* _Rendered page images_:
* * *
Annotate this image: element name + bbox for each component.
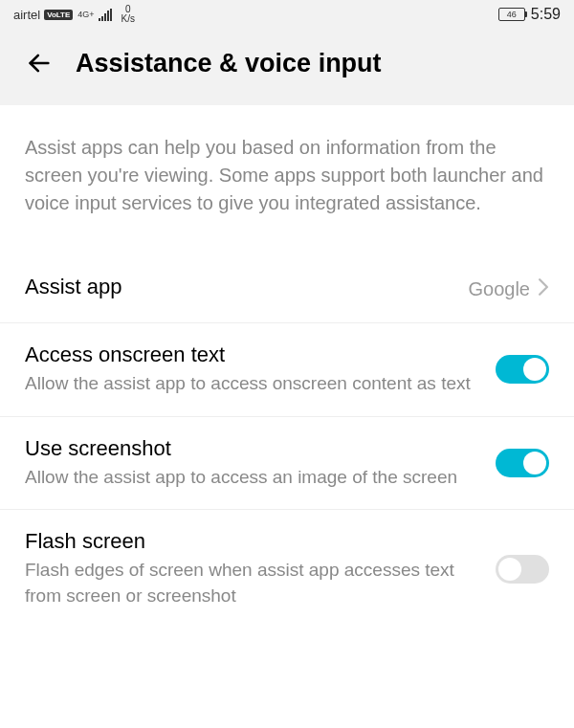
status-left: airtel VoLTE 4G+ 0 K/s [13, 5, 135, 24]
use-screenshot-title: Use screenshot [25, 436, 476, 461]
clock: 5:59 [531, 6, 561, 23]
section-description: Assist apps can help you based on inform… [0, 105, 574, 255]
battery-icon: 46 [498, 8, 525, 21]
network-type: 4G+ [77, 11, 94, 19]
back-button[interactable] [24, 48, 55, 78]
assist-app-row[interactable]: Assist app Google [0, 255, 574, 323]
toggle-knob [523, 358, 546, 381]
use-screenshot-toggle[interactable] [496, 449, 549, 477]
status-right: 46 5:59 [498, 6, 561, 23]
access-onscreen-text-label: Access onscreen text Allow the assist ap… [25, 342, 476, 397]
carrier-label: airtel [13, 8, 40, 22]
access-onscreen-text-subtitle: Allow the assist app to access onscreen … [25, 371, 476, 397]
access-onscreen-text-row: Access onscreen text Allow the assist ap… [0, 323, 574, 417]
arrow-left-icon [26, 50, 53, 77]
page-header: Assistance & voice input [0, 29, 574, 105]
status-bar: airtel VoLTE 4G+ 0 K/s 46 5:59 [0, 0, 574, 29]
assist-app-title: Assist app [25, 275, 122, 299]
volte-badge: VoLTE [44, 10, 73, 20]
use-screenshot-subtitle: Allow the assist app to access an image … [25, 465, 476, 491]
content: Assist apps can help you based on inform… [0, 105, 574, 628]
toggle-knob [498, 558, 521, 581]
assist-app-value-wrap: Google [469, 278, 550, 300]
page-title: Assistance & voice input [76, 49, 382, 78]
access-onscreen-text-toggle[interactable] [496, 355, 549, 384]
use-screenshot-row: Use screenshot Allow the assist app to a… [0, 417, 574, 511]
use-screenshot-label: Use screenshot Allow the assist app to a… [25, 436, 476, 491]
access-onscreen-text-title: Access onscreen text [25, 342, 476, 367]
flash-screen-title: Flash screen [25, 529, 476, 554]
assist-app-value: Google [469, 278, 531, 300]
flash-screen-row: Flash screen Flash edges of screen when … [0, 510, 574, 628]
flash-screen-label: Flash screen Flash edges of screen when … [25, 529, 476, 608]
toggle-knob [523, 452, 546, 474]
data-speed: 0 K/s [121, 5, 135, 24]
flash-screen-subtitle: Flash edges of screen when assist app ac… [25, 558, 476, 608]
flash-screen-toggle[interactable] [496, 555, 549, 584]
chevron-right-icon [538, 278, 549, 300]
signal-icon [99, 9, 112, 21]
* * *
* _TASK TO COMPLETE_: Reproduce the records in full and leave the images behind.

* _RESPONSE TO THE EXERCISE_:
Annotate this image: element name + bbox for each component.
status-left: airtel VoLTE 4G+ 0 K/s [13, 5, 135, 24]
use-screenshot-title: Use screenshot [25, 436, 476, 461]
clock: 5:59 [531, 6, 561, 23]
section-description: Assist apps can help you based on inform… [0, 105, 574, 255]
battery-icon: 46 [498, 8, 525, 21]
network-type: 4G+ [77, 11, 94, 19]
back-button[interactable] [24, 48, 55, 78]
assist-app-row[interactable]: Assist app Google [0, 255, 574, 323]
toggle-knob [523, 358, 546, 381]
use-screenshot-toggle[interactable] [496, 449, 549, 477]
status-right: 46 5:59 [498, 6, 561, 23]
access-onscreen-text-label: Access onscreen text Allow the assist ap… [25, 342, 476, 397]
carrier-label: airtel [13, 8, 40, 22]
access-onscreen-text-subtitle: Allow the assist app to access onscreen … [25, 371, 476, 397]
access-onscreen-text-row: Access onscreen text Allow the assist ap… [0, 323, 574, 417]
arrow-left-icon [26, 50, 53, 77]
page-header: Assistance & voice input [0, 29, 574, 105]
status-bar: airtel VoLTE 4G+ 0 K/s 46 5:59 [0, 0, 574, 29]
assist-app-title: Assist app [25, 275, 122, 299]
volte-badge: VoLTE [44, 10, 73, 20]
use-screenshot-subtitle: Allow the assist app to access an image … [25, 465, 476, 491]
content: Assist apps can help you based on inform… [0, 105, 574, 628]
toggle-knob [498, 558, 521, 581]
assist-app-value-wrap: Google [469, 278, 550, 300]
page-title: Assistance & voice input [76, 49, 382, 78]
access-onscreen-text-toggle[interactable] [496, 355, 549, 384]
use-screenshot-row: Use screenshot Allow the assist app to a… [0, 417, 574, 511]
use-screenshot-label: Use screenshot Allow the assist app to a… [25, 436, 476, 491]
access-onscreen-text-title: Access onscreen text [25, 342, 476, 367]
flash-screen-title: Flash screen [25, 529, 476, 554]
assist-app-value: Google [469, 278, 531, 300]
flash-screen-row: Flash screen Flash edges of screen when … [0, 510, 574, 628]
flash-screen-label: Flash screen Flash edges of screen when … [25, 529, 476, 608]
toggle-knob [523, 452, 546, 474]
data-speed: 0 K/s [121, 5, 135, 24]
flash-screen-subtitle: Flash edges of screen when assist app ac… [25, 558, 476, 608]
flash-screen-toggle[interactable] [496, 555, 549, 584]
chevron-right-icon [538, 278, 549, 300]
signal-icon [99, 9, 112, 21]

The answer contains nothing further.